La Rue t’appelle

Balthus -
La Rue, 1933 //

Tel est pris celui qui croyait prendre

Le Musée d’Art Moderne fait résonner à l’unisson l'œuvre de trois artistes modernes, à savoir Derain, Balthus et Giacometti. Trois styles d’apparence bien distincts les uns des autres, mais que l’exposition nous montre sous l’angle de leurs points communs. L’occasion de revenir plus attentivement sur le chef-d’œuvre de l’un d’entre eux, Balthus, trop peu représenté dans les musées parisiens. Laissez-vous guider pas à pas dans le dédale de “La Rue”.

C’est une scène de rue comme il en existe tant d’autres. Voilà peut-être ce que nous inspire au premier regard cette toile de Balthus peinte en 1933, dont le nom « La Rue », paraît d’une banalité tout au moins équivalente. Mais n’avons-nous pas appris depuis l’enfance à nous méfier des apparences ? Balthus fait ici preuve d’une grande malice et il faut s’armer de patience et de rigueur pour déjouer ce que notre regard verrait trop vite.  

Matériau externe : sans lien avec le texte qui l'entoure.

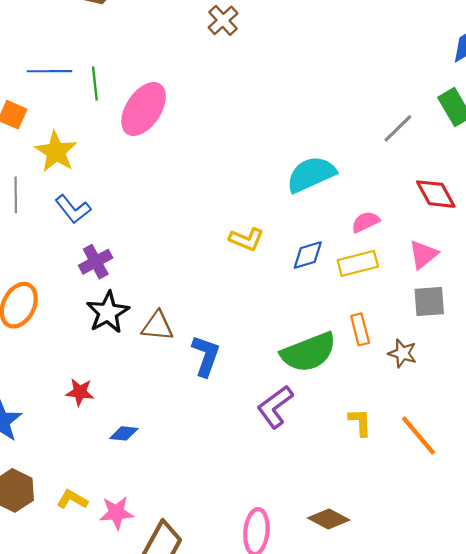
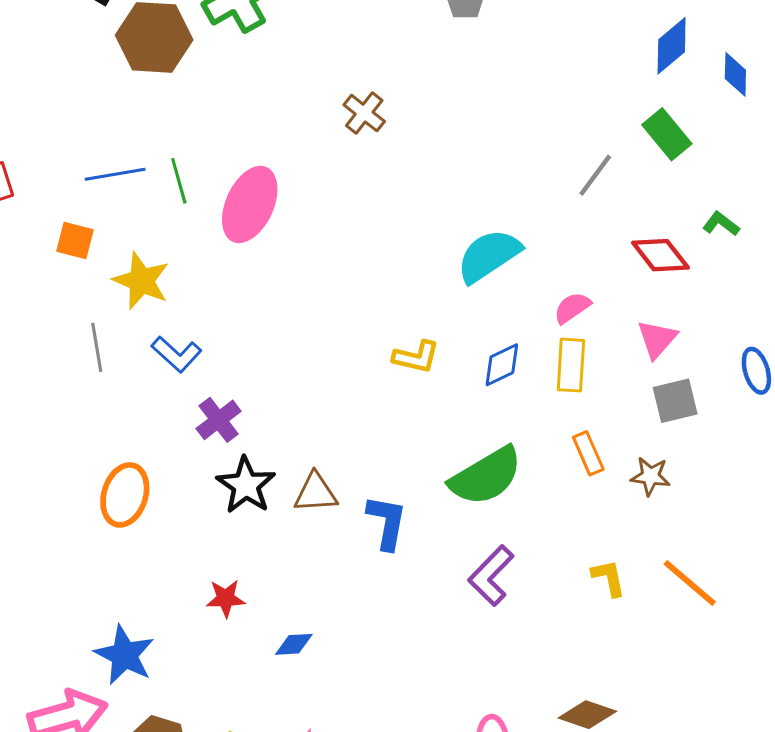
brown cross: (223, 20) -> (364, 113), moved
yellow rectangle: (358, 263) -> (571, 365), turned -63
green semicircle: (309, 352) -> (486, 476), moved

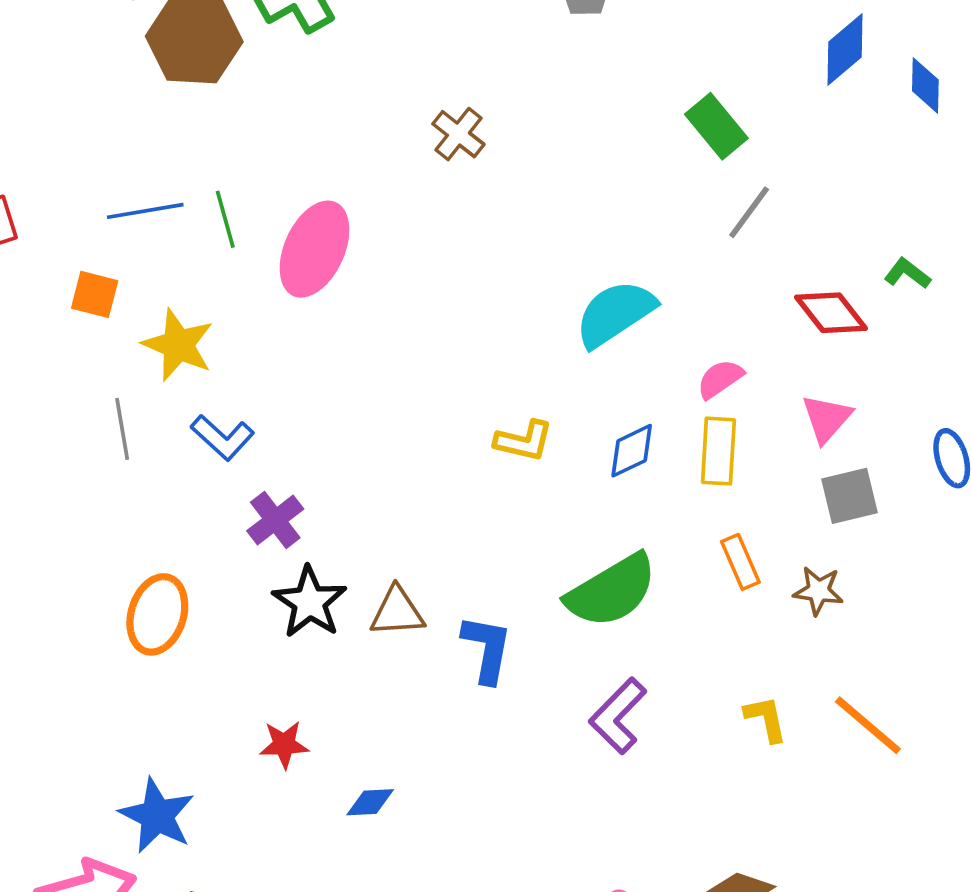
green rectangle: (667, 134) -> (716, 126), moved

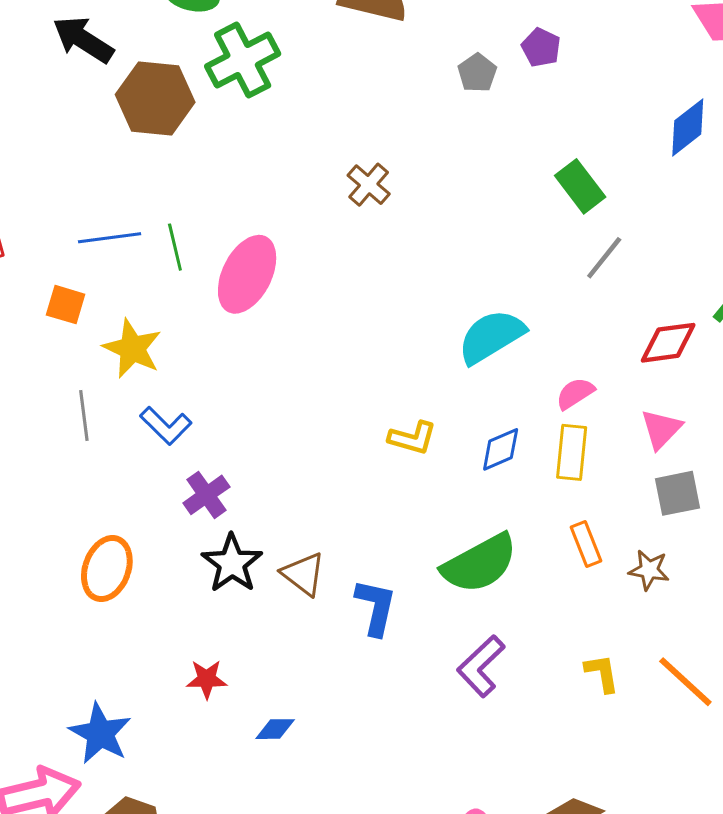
red diamond: (831, 313) -> (668, 343), turned -62
brown triangle: (397, 612) -> (303, 574), turned 39

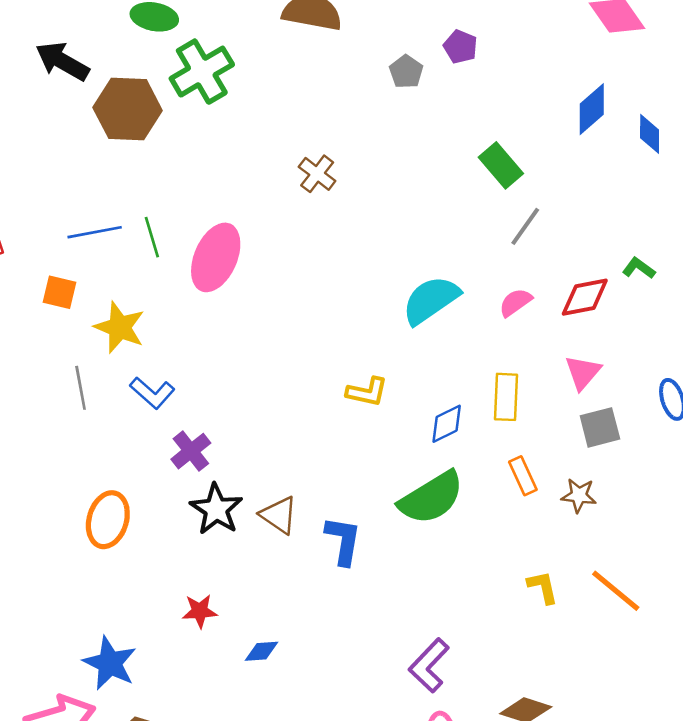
pink semicircle: (575, 393) -> (515, 302), moved
blue diamond: (501, 449) -> (447, 424), moved
purple L-shape: (481, 666) -> (429, 665), moved

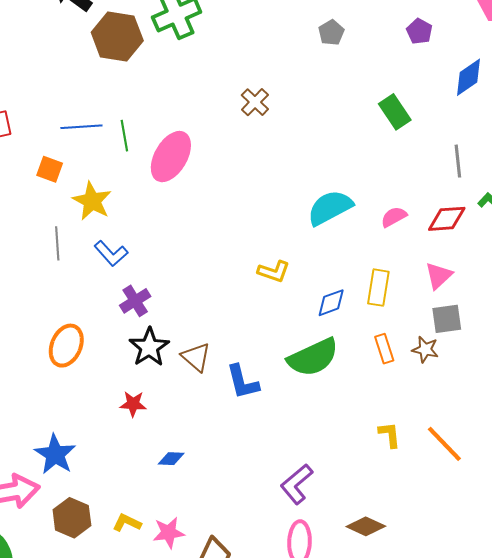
purple pentagon: (460, 47) -> (419, 31), moved
gray line: (525, 226) -> (458, 161), moved, turned -48
brown star: (579, 495) -> (425, 349), moved
blue L-shape: (343, 541) -> (243, 382), turned 150
red star: (200, 611) -> (133, 404), moved

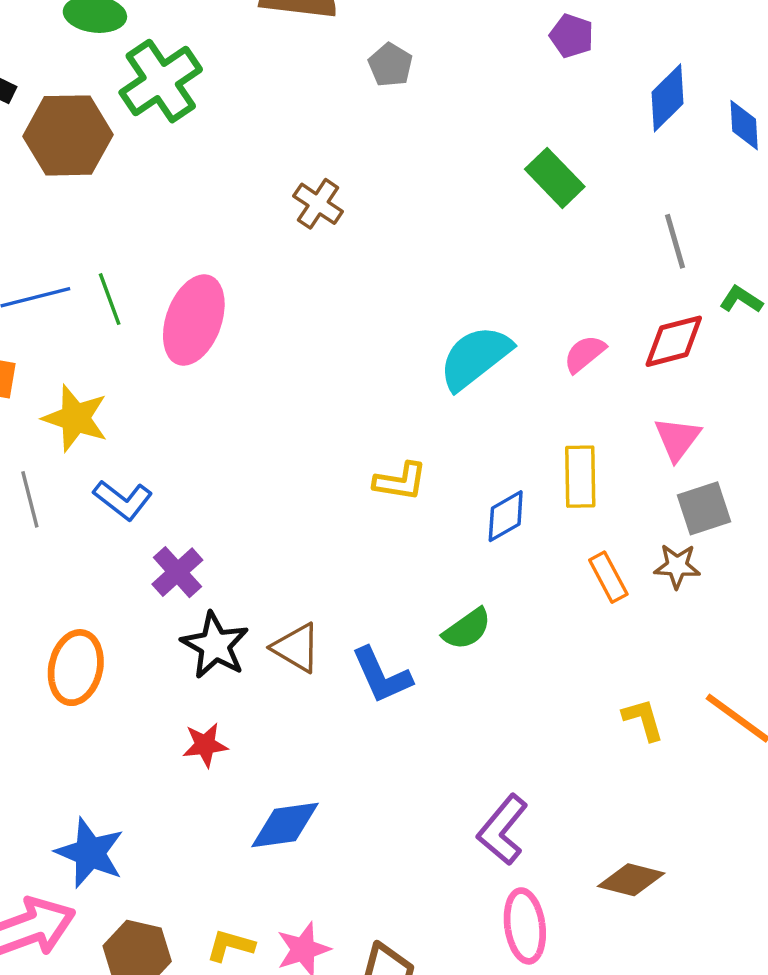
gray pentagon: (331, 33) -> (390, 65), moved
green semicircle: (313, 357) -> (467, 629), moved, size x0.6
blue diamond: (171, 459) -> (285, 825), size x1.6

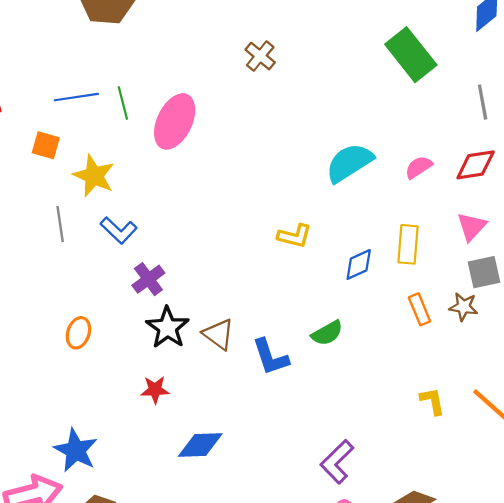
green rectangle: (555, 178) -> (411, 55), size x1.4
orange ellipse: (76, 668) -> (78, 333), size x0.7

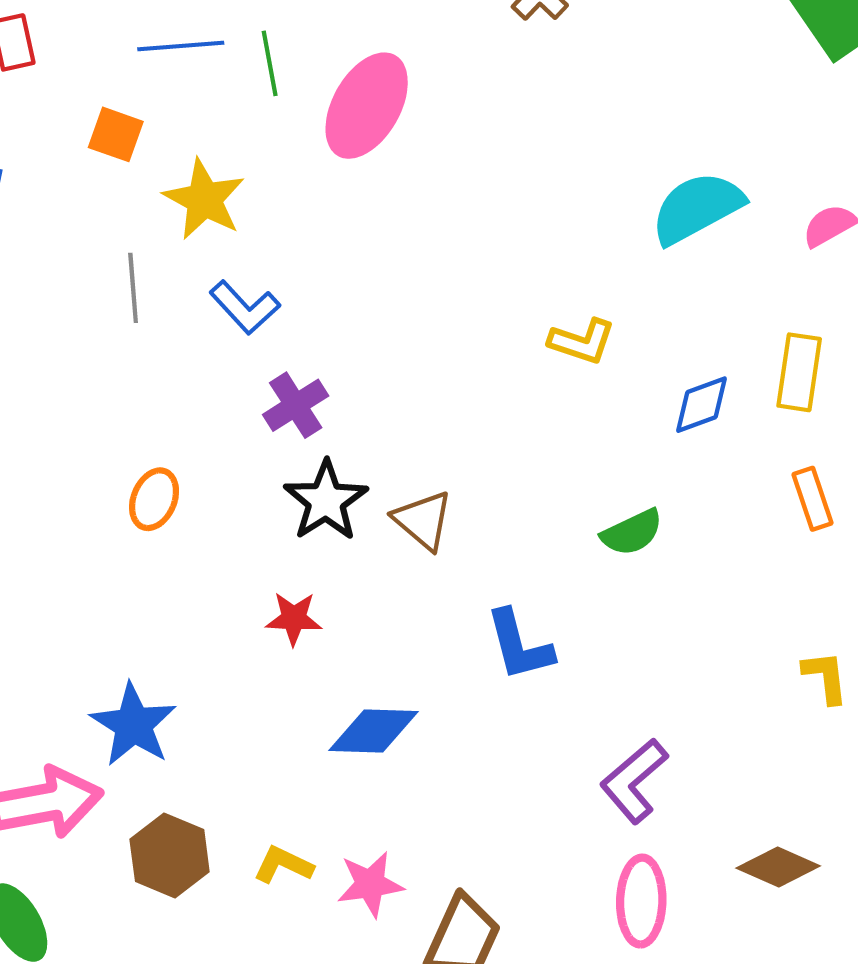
blue L-shape: (270, 357) -> (519, 645), moved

Ce tableau fonctionne en strates, en paliers. À peine avons-nous décelé un indice, nous donnant une clé de compréhension, que nous voici alpagué par un autre élément, dispersant toute la réflexion. Nous sommes face à une scène prise sur le vif, les gens s’affairent et s’activent dans un tumulte urbain. Dans les tons rosés, celle-ci nous semble inoffensive. Une vision néanmoins emplie de vie, dont le potentiel se fait déjà sentir davantage. À peine notre regard s’en détourne que le besoin d’aller vérifier si les personnages ont bougé se fait ressentir. Il semble animé, détenant le pouvoir de se révéler ou non à nous selon sa guise, à la manière de cette croyance enfantine qui nous laisse penser que les autres ne peuvent nous voir lorsque l’on a les yeux fermés.

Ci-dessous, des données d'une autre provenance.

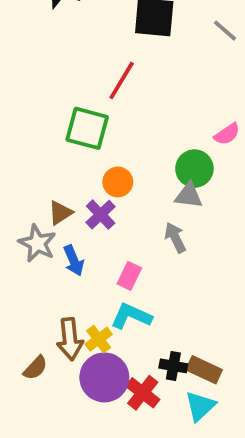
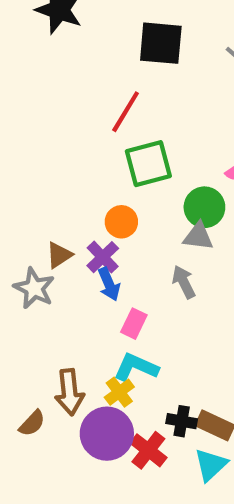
green square: (87, 128) -> (148, 164), moved, turned -30
blue arrow: (74, 261) -> (109, 284), moved
yellow cross: (99, 339) -> (119, 392), moved

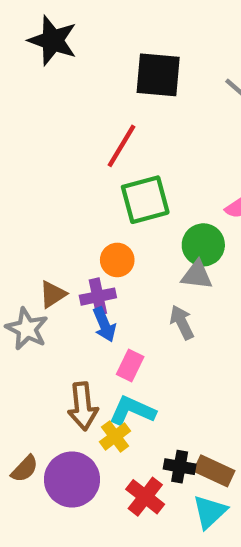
purple cross: (103, 257) -> (98, 297), turned 32
brown arrow: (69, 392) -> (83, 406), moved
purple circle: (107, 434) -> (72, 479), moved

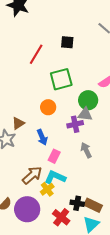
black square: (158, 75) -> (67, 42), moved, size x0.6
red line: (122, 146) -> (36, 54), moved
purple cross: (98, 297) -> (75, 124), moved
gray arrow: (182, 322) -> (86, 150), moved
brown arrow: (83, 406) -> (32, 175), turned -125

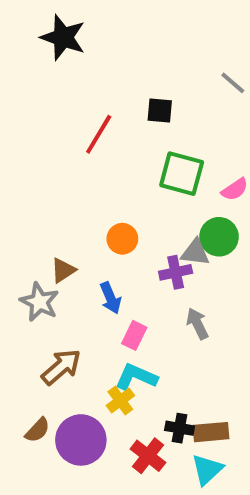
green square: (61, 79) -> (182, 174), moved, turned 30
green circle: (88, 100) -> (219, 237), moved
brown arrow: (32, 175) -> (61, 367), moved
brown rectangle: (93, 205) -> (211, 432), turned -30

Le premier des personnages à attirer notre attention nous fait face, s’approchant à petits pas du centre du tableau. Enfant ou adulte, on ne pourrait pas vraiment dire. C’est un poète, main sur le cœur, il avance dans sa rêverie, suivant les traces et le mythe du promeneur solitaire. Il est à contresens de notre regard qui cherche à l’inverse à s’enfoncer dans le tableau. Ne nous laissant pas pour autant bloquer la route on se rend compte doucement que quelque chose ne va pas dans cette composition aux allures de maison de poupées. Sur la gauche, des enfants jouent, mais la partie n’est pas pour autant à la rigolade. Alors qu’un enfant à la tête difforme et sans âge court béatement après sa balle rouge, la jeune fille qui lui emboîte le pas est en proie à une agression charnelle.

Clairement identifiée comme une petite fille, par ses traits comme ses vêtements, elle tente de se défaire de l’étreinte forcée qui lui ait faite. Sa jupe En pleine action, les genoux pliés, prête à bondir, les bras ouverts, prête à s’envoler, elle est prise au piège malgré tout. Comme un maillon, l’homme l’enlace de part et d’autre du corps, une jambe entre les siennes, un bras qui la saisit au bas-ventre et le second qui lui agrippe le poignet. Comme un oiseau en cage, la fillette n’a plus d’issue possible. Le visage de son agresseur est un mystère, il semble particulièrement paisible, vitreux pour une action pourtant si violente.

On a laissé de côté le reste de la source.